[Source records]
+-------+

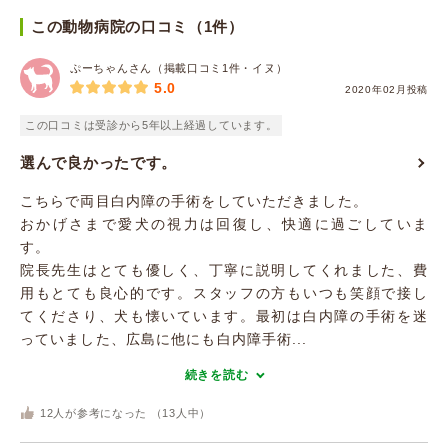
この動物病院の口コミ（1件）
ぷーちゃんさん（掲載口コミ1件・イヌ）
5.0
2020年02月投稿
この口コミは受診から5年以上経過しています。
選んで良かったです。
こちらで両目白内障の手術をしていただきました。
おかげさまで愛犬の視力は回復し、快適に過ごしていま
す。
院長先生はとても優しく、丁寧に説明してくれました、費
用もとても良心的です。スタッフの方もいつも笑顔で接し
てくださり、犬も懐いています。最初は白内障の手術を迷
っていました、広島に他にも白内障手術...
続きを読む
12
人が参考になった （
13
人中）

+-------+

> [TASK PROMPT]: Without the pictures, write out every line above exactly as it appears.

> [EXERCISE ANSWER]:
この動物病院の口コミ（1件）
ぷーちゃんさん（掲載口コミ1件・イヌ）
5.0
2020年02月投稿
この口コミは受診から5年以上経過しています。
選んで良かったです。
こちらで両目白内障の手術をしていただきました。
おかげさまで愛犬の視力は回復し、快適に過ごしていま
す。
院長先生はとても優しく、丁寧に説明してくれました、費
用もとても良心的です。スタッフの方もいつも笑顔で接し
てくださり、犬も懐いています。最初は白内障の手術を迷
っていました、広島に他にも白内障手術...
続きを読む
12
人が参考になった （
13
人中）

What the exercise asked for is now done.